После пти-кламарского покушения один из незадачливых убийц трое суток прятался у нее в квартире на площади Бретей. Этим она гордилась, но как это было недолго! Через месяц он попался, но ее не выдал — может быть, просто забыл о ней. И все же на всякий случай старший группы на несколько месяцев освободил ее от поручений и снова привлек лишь в январе 1963 года.

А в июле старший явился к ней с незнакомцем, с которым обращался весьма почтительно, но имени не называл. Тот спросил, готова ли она выполнить особое задание организации. Разумеется. Может быть, опасное, крайне неприятное? Не имеет значения.

Через три дня ей показали из машины человека, объяснили, кто он такой и что от нее требуется.

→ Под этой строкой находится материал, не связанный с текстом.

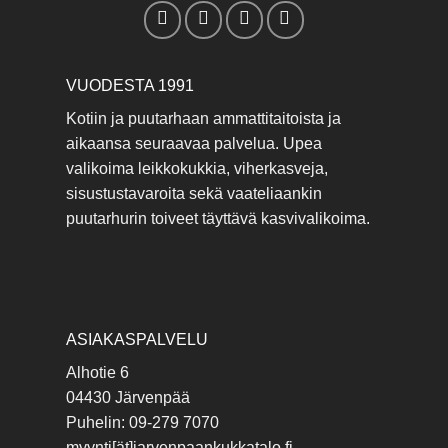
VUODESTA 1991
Kotiin ja puutarhaan ammattitaitoista ja
aikaansa seuraavaa palvelua. Upea
valikoima leikkokukkia, viherkasveja,
sisustustavaroita sekä vaateliaankin
puutarhurin toiveet täyttävä kasvivalikoima.
ASIAKASPALVELU
Alhotie 6
04430 Järvenpää
Puhelin: 09-279 7070
myynti[ät]jarvenpaankukkatalo.fi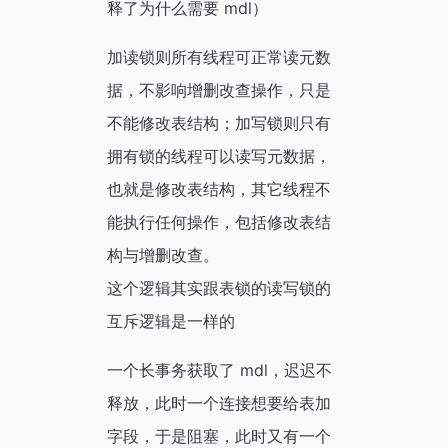
释了为什么需要 mdl）
加读锁则所有线程可正常读元数
据，不影响增删改查操作，只是
不能修改表结构；加写锁则只有
拥有锁的线程可以读写元数据，
也就是修改表结构，其它线程不
能执行任何操作，包括修改表结
构与增删改查。
这个逻辑其实跟表锁的读写锁的
互斥逻辑是一样的
一个长事务获取了 mdl，迟迟不
释放，此时一个连接想要给表加
字段，于是阻塞，此时又有一个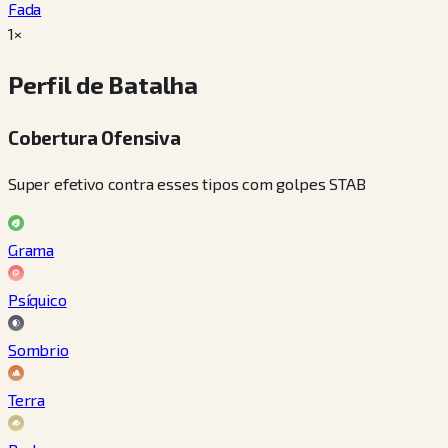
Fada
1×
Perfil de Batalha
Cobertura Ofensiva
Super efetivo contra esses tipos com golpes STAB
Grama
Psíquico
Sombrio
Terra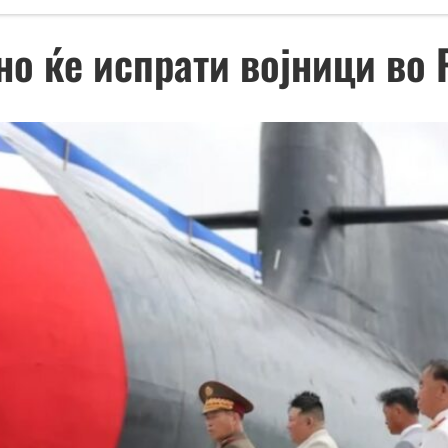
но ќе испрати војници во 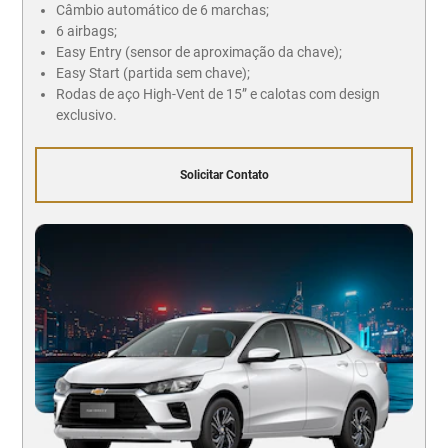
Câmbio automático de 6 marchas;
6 airbags;
Easy Entry (sensor de aproximação da chave);
Easy Start (partida sem chave);
Rodas de aço High-Vent de 15” e calotas com design
exclusivo.
Solicitar Contato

В середине июля они как бы случайно познакомились в ресторане: Жаклин попросила соседа за столиком передать ей солонку и робко улыбнулась. Тот заговорил с ней, она отвечала скромно, сдержанно. Расчет был верен: его пленила ее застенчивая прелесть. Разговор продолжался, и она оказалась внимательной и благодарной слушательницей. Через пару недель, как только его жена с двумя детьми уехала на виллу в долину Луары, они стали любовниками.


Утром 31 июля Шакал поехал на Блошиный рынок с вместительной сумкой через плечо. Он долго бродил между рядами и купил засаленный черный берет, пару скособоченных туфель, изрядно поношенные брюки; наконец отыскалась и старая долгополая шинель. Ей бы, конечно, быть полегче, но шинель — одежда не летняя. Во Франции шинели шьют из шерстяной байки. Зато длинная, гораздо ниже колен, а это было главное.

Пробираясь к выходу, он заметил лоток с потускневшими медалями и купил целый набор, а к нему — книжицу-перечень французских боевых наград с выцветшими иллюстрациями и объяснительными подписями.

Неподалеку от гостиницы, в кафе на улице Руаяль, он слегка подкрепился, а в гостинице оплатил счет и упаковал вещи, причем рыночные покупки упрятал поглубже, на дно одного из своих двух презентабельных чемоданов. Справляясь с перечнем, он составил себе колодку медалей: за воинскую отвагу, за освобождение Франции и еще пять штук, подходящих для ветерана армии де Голля, участника боев за Бир-Хакейм, Ливию и Тунис, а также высадки в Нормандии, и нагрудный памятный знак воина Второй бронетанковой дивизии генерала Филиппа Леклерка.

Затем он пошел прогуляться по бульвару Мальзерб и порознь выбросил остальные медали и книжицу в урны на фонарных столбах. Дежурный в гостинице сообщил ему, что с Северного вокзала в 17.15 отходит на Брюссель удобнейший экспресс «Полярная звезда». В поезде Шакал отлично пообедал и к ночи прибыл в бельгийскую столицу.